On ne parle pas simplement de deux mouvements d’extrême-droite, car ceux-ci, lorsqu’ils restent « à l’ancienne », sont en mauvaise posture en général, justement. Ils parviennent bien à mener une propagande intense, avec une presse très forte, il est vrai.
Fin novembre 1936, le ministre de l’Intérieur Roger Salengro se suicide justement, n’en pouvant plus des attaques de la presse d’extrême-droite affirmant qu’il aurait déserté pendant la première guerre mondiale. L’émotion est très forte : 500 000 personnes défilent à Paris, autant à Lille.
Cependant, ces mouvements « à l’ancienne », l’Action française en tête, ne peuvent en définitive qu’épauler un coup d’État militaire, ils n’ont nullement les moyens matériels ou idéologiques d’aller plus loin.
Le Parti populaire français et le Parti social français impulsent quant à eux une ligne nouvelle, adaptée à l’ère des masses.
Le Parti populaire français a comme dirigeant Jacques Doriot, qui fut un important dirigeant du Parti Communiste Français. Il profite des événements de février 1934 pour rompre avec le parti et se lancer dans une campagne pour un comité d’action avec le Parti socialiste, sur une base antifasciste.
Si, en apparence, on a une ligne d’unité antifasciste, c’est en réalité une manœuvre contre la bolchevisation du parti et à sa progression idéologique. Déjà, deux autres opportunistes avaient été éjectés au début des années 1930 : Henri Barbé (qui dirigeait le parti) et Pierre Celor (s’occupant de l’appareil).
Comme il est maire de Saint-Denis, il utilise pour cela l’hebdomadaire communiste local, L’Émancipation, dont il prend le contrôle en 1934 et qui devient un prétendu « Organe central de l’unité totale des travailleurs ».
Dans L’Émancipation datée du 21 juillet 1934, dans un article intitulé pas moins que « Pour un parti unique », Jacques Doriot affirme ainsi :
« Après quinze ans d’expériences décevantes de la 2e Internationale et d’impuissance révolutionnaire de la 3e dans les plus grands pays d’Europe, il convient de rechercher si les formules de 1919 sont encore justes.
Il convient de procéder à une révision générale des valeurs. Il convient de rechercher pourquoi dans des murs économiquement et socialement portés au socialisme, c’est le fascisme qui gagne le pouvoir et écrase brutalement la classe ouvrière, au moment où elle devrait jouer son rôle historique. »

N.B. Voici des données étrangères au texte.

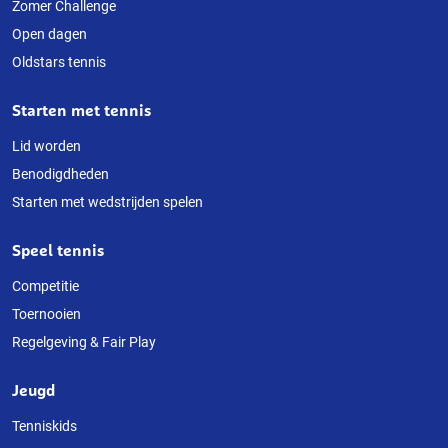
deze
Zomer Challenge
Open dagen
website
Oldstars tennis
Starten met tennis
Lid worden
Benodigdheden
Starten met wedstrijden spelen
Speel tennis
Competitie
Toernooien
Regelgeving & Fair Play
Jeugd
Tenniskids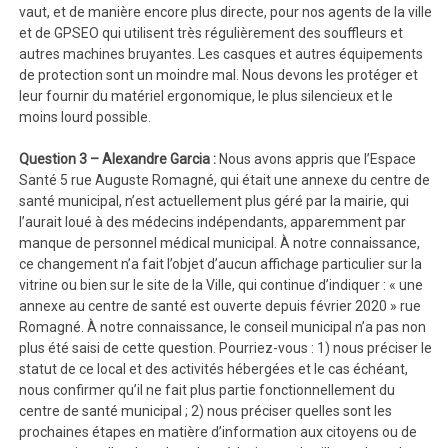
vaut, et de manière encore plus directe, pour nos agents de la ville
et de GPSEO qui utilisent très régulièrement des souffleurs et
autres machines bruyantes. Les casques et autres équipements
de protection sont un moindre mal. Nous devons les protéger et
leur fournir du matériel ergonomique, le plus silencieux et le
moins lourd possible.
Question 3 – Alexandre Garcia :
Nous avons appris que l’Espace
Santé 5 rue Auguste Romagné, qui était une annexe du centre de
santé municipal, n’est actuellement plus géré par la mairie, qui
l’aurait loué à des médecins indépendants, apparemment par
manque de personnel médical municipal. À notre connaissance,
ce changement n’a fait l’objet d’aucun affichage particulier sur la
vitrine ou bien sur le site de la Ville, qui continue d’indiquer : « une
annexe au centre de santé est ouverte depuis février 2020 » rue
Romagné. À notre connaissance, le conseil municipal n’a pas non
plus été saisi de cette question. Pourriez-vous : 1) nous préciser le
statut de ce local et des activités hébergées et le cas échéant,
nous confirmer qu’il ne fait plus partie fonctionnellement du
centre de santé municipal ; 2) nous préciser quelles sont les
prochaines étapes en matière d’information aux citoyens ou de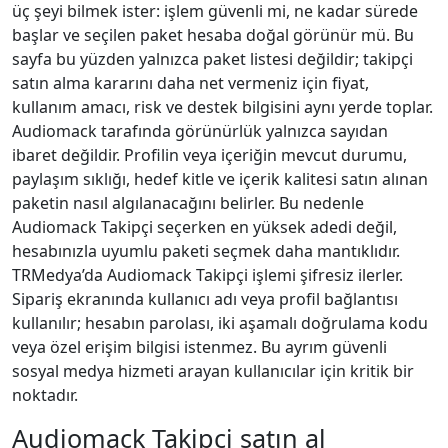
üç şeyi bilmek ister: işlem güvenli mi, ne kadar sürede
başlar ve seçilen paket hesaba doğal görünür mü. Bu
sayfa bu yüzden yalnızca paket listesi değildir; takipçi
satın alma kararını daha net vermeniz için fiyat,
kullanım amacı, risk ve destek bilgisini aynı yerde toplar.
Audiomack tarafında görünürlük yalnızca sayıdan
ibaret değildir. Profilin veya içeriğin mevcut durumu,
paylaşım sıklığı, hedef kitle ve içerik kalitesi satın alınan
paketin nasıl algılanacağını belirler. Bu nedenle
Audiomack Takipçi seçerken en yüksek adedi değil,
hesabınızla uyumlu paketi seçmek daha mantıklıdır.
TRMedya’da Audiomack Takipçi işlemi şifresiz ilerler.
Sipariş ekranında kullanıcı adı veya profil bağlantısı
kullanılır; hesabın parolası, iki aşamalı doğrulama kodu
veya özel erişim bilgisi istenmez. Bu ayrım güvenli
sosyal medya hizmeti arayan kullanıcılar için kritik bir
noktadır.
Audiomack Takipçi satın al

Jacques Doriot commence alors à utiliser Saint-Denis comme un royaume indépendant. L’Émancipation y tire à 7000 exemplaires, et 4000 au niveau national, et pendant la vague de grèves et d’occupation, il soutient matériellement les grévistes depuis la mairie, fournissant notamment 130 000 repas, insistant par contre sur « l’indépendance » politique nécessaire.
Jacques Doriot apparaît alors comme un levier possible à utiliser contre le Front populaire et de nombreux banquiers, dont le chef de la banque Worms, décident de le financer. Cela aboutit à la naissance du Parti populaire français, le 28 juin 1936, que rejoindront justement Henri Barbé et Pierre Celor, les dirigeants du Parti Communiste Français éjectés avant lui.
Voici alors ce que raconte Jacques Doriot dans la salle des fêtes de la mairie de Saint-Denis, à l’occasion de la fondation de son mouvement :
« Lorsque vous lisez les œuvres de Marx et Engels, que vous êtes jeunes, que l’expérience ne vous a pas encore tanné la peau, vous vous trouvez pris par ces raisonnements magnifiques et grandioses.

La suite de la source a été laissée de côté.